Forget Joost, CinemaNow, NewCo., or any of the other companies scurrying to distribute movies and TV shows online. The company offering the best material on the Web right now may be Google Video.
Of course, many of the films and shows found there are bootlegs posted to the site in violation of copyright law. As first reported by CNET News.com, the National Legal and Policy Center (NLPC) a non-profit group that advocates for integrity and fair play in the public sector, has been reviewing copyright violations at YouTube and Google Video.
On Tuesday, the NLPC issued a new top 50 list of films and shows found in their entirety at Google Video. Among them are three films that debuted in the U.S. this year: Spiderman III, 300, and Meet the Robinsons.

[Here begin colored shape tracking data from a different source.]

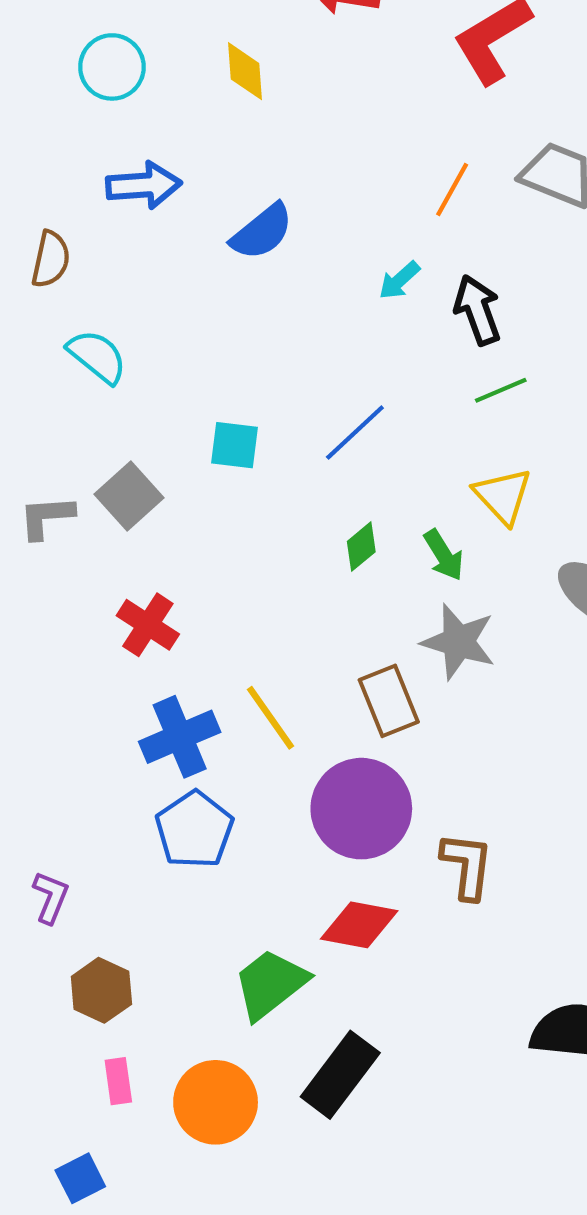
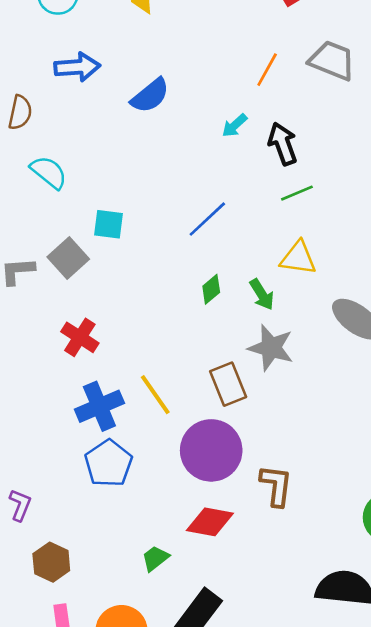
cyan square: (235, 445) -> (108, 224), moved
yellow triangle: (503, 496) -> (298, 258), turned -39
green trapezoid: (270, 984) -> (155, 558), size x0.6

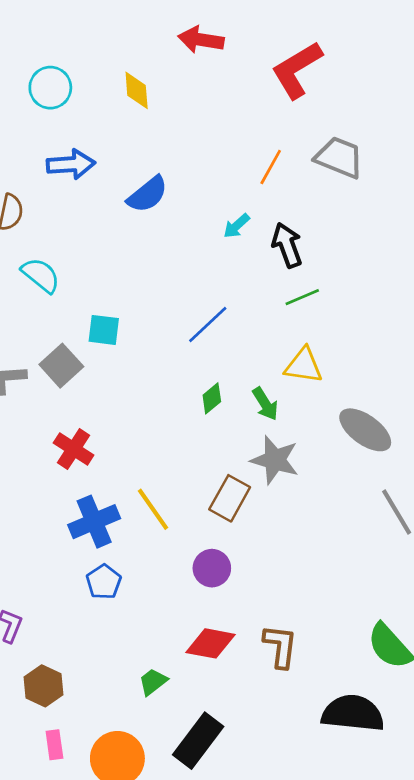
brown rectangle: (228, 384) -> (230, 498), turned 51
purple circle: (211, 450) -> (212, 568), size x0.6
blue pentagon: (108, 463) -> (104, 582), size x0.7
brown L-shape: (276, 485) -> (280, 646), moved

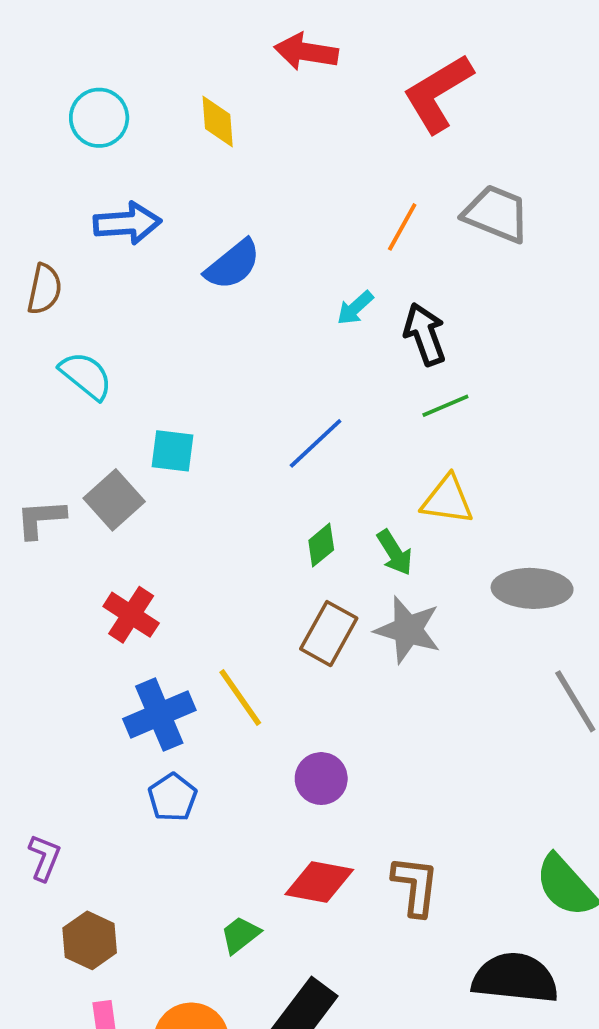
gray ellipse: (365, 430) -> (532, 588), turned -34
brown rectangle: (230, 498) -> (329, 634), moved

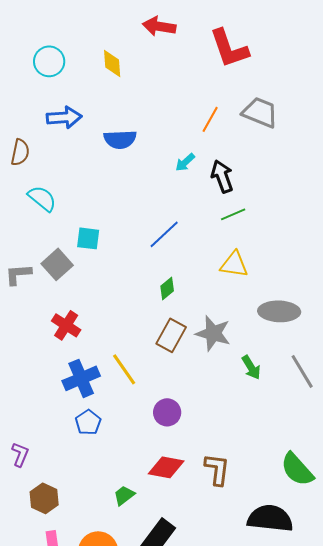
red L-shape: (438, 93) -> (229, 48), turned -78
blue semicircle: (233, 265) -> (120, 139), turned 36
green arrow: (395, 553) -> (251, 367), moved

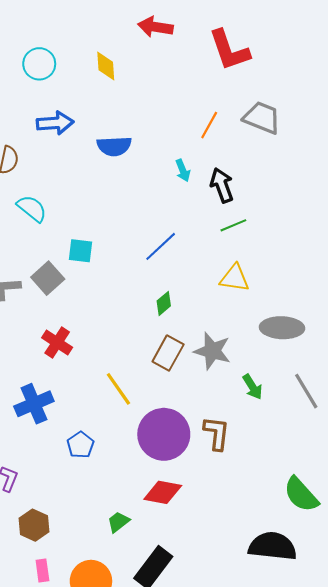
cyan arrow: (185, 162) -> (183, 170), turned -70
blue cross: (81, 378) -> (34, 404), moved
purple circle: (167, 412) -> (164, 434), size x1.8
brown L-shape: (217, 469) -> (217, 433), moved

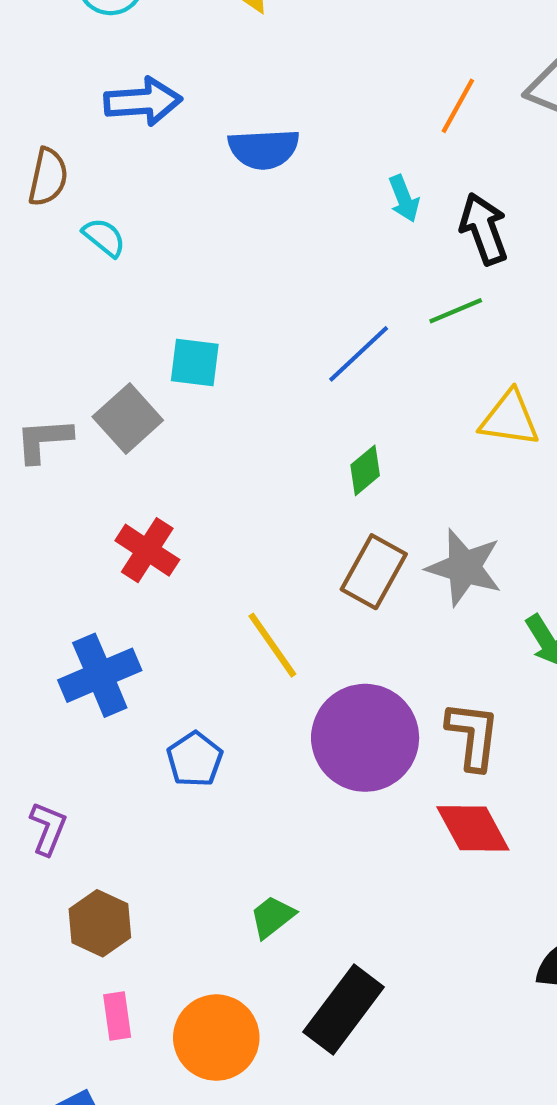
cyan semicircle: (32, 208) -> (104, 237), moved, size x0.7
green line: (233, 225) -> (456, 311), moved
red diamond: (163, 492) -> (473, 828), moved, turned 51

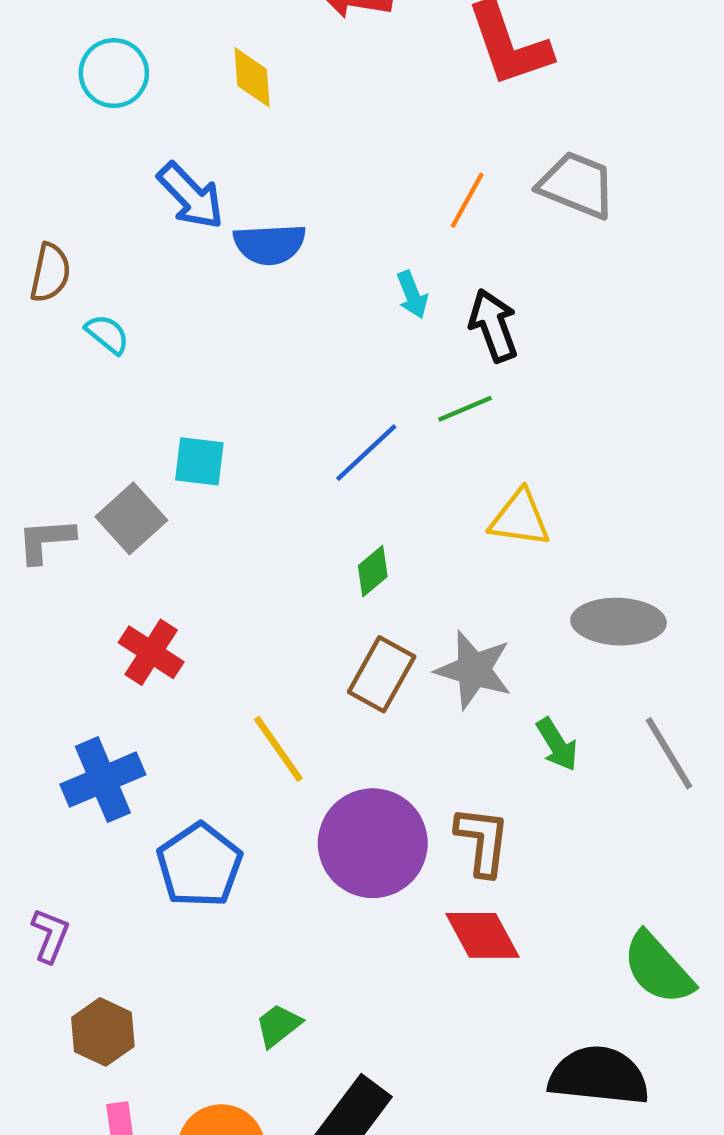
blue arrow: (143, 102) -> (191, 196), moved, turned 50
blue pentagon: (195, 759) -> (199, 865), size x1.5

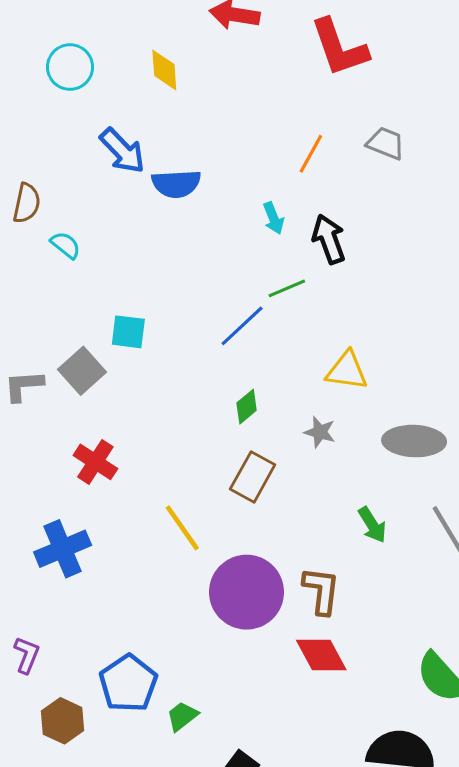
gray trapezoid: (577, 185) -> (386, 143), size x0.7
green line: (465, 409) -> (287, 288), moved
gray star: (474, 670) -> (320, 432), moved, size x0.6
blue pentagon: (199, 865) -> (128, 683), moved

In a statement, the NLPC poked fun at Google for failing to come up with a filtering technology that would prevent users from uploading pirated material. Google has said for months that it is working on such technology.
"Ironically, many other Internet operations such as MySpace, TorrentSpy, DailyMotion and Break.com have set up filtering systems," the NLPC said in a press release. "Google is a $158 billion company with arguably the most advanced search technology in the world. The argument that they cannot block pirated content because of technological or financial reasons is laughable."
Google has always argued that it removes copyright material once notified by the owner, as required by law.
"For all of the content we host, whether from premium content providers or creative end-users, we require the content provider to hold all necessary rights to the material," said Gabriel Stricker, a Google spokesperson said in an e-mail. "We cooperate with copyright holders to identify and promptly remove any infringing content. Of course, no system is bulletproof.
"As a company that respects the rights of copyright holders, we will continue to take the lead in providing state-of-the-art (Digital Millenneum Copyright Act) tools and processes for all copyright holders."
Google's YouTube, the Web's No.1 video-sharing site, has been accused for encouraging copyright violations for a long time and is facing multiple lawsuits, including one filed by Viacom. But the NLPC said it has focused on Google Video because it gets less attention but is still full of stolen full-length videos.